Spring Around at the Speed of Sound: Using Springboot to Jumpstart Middleware

Computer And Tools

Introduction

In our last post, we described the architecture for Handshake, Perficient’s Search Connector Framework. In this post, we’ll be diving into Spring and Springboot, the backbone of the Handshake application. Other colleagues have written great resources for to help get started with Spring. In this post, we discuss common use cases for Spring, when it’s good, and what it’s good at. We talked to Peter Avenarius, one of the lead developers for Handshake, about why we use Spring. Peter has been building enterprise software for over 20 years.

“The analogy I like to use is that Spring is the top of the line toolbox for a mechanic. It has a lot of the tools developers need to get their job done. Spring takes boiler plate and plumbing code out of the development cycle. to let developers focus on the logic of their solution instead. A lot, or most, of custom development is setting up the basic code for the project; it’s like the mechanic is building his own tools instead of  using what hundreds of people have already built to do the same job. Why not make it easy for developers to to get to the business logic of their solution? No one likes writing boiler plate code.”

In Handshake

Spring is the backbone of Handshake. It allowed us to skip a lot of the basic framework decisions and development we would have needed to make with other options, such as Spark or plain Java.
Trivial to stand up REST services.

  • Easy to write a controller class
  • Integration with JMS
  • Supported and prevalent, with a strong user community
  • Hundreds of toolsets exist. We continue to bring new spring features into the project as we continue developing
  • Annotations: makes defining REST interfaces simple. “I can stand up REST endpoints in 10 minutes or less.
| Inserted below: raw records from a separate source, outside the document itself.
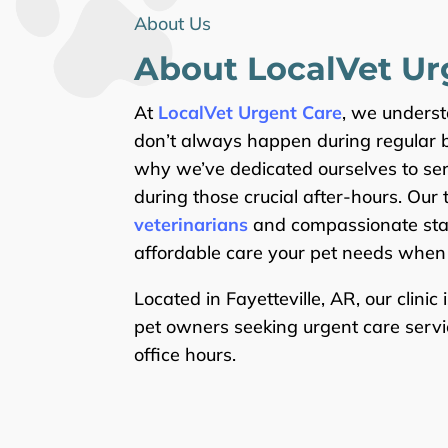
About Us
About Local
Vet
Ur
At
LocalVet Urgent Care
, we unders
don’t always happen during regular b
why we’ve dedicated ourselves to se
during those crucial after-hours. Our
veterinarians
and compassionate staf
affordable care your pet needs when 
Located in Fayetteville, AR, our clinic 
pet owners seeking urgent care servi
office hours.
Boom! My skeleton is done. All that’s left is to write the business logic.”

The Toolset at Work

Spring is commonly used as the foundational framework to build middleware layers. If your application will utilize REST or traditional SOAP web services in its architecture, Spring makes it easy to get all the pieces to talk to each other and stood up quickly.

  • Spring facilitates things like loading environment properties automatically
  • The MVC Container Module is used to generate our REST APIs and we use Swagger to document and test our services
  • Spring JPA lets us easily have our services talk to databases
  • Spring Security has a plethora of tools to integrate with security providers and webhooks to ensure authentication in every request
  • Integration with standard testing (JUnit) and logging frameworks (log4j, logback)
  • JMS Integration for messaging modules

Describing the queue framework for Handshake: “It was 3 lines of code to integrate with a JMS queue. In a non spring world, this could have taken weeks to do. All we needed was the queue name, a url, and message format. Spring handles literally everything else.” This freed Peter up to focus on the actual complexity of implementing the queue, interface, and transformation logic of the connector framework.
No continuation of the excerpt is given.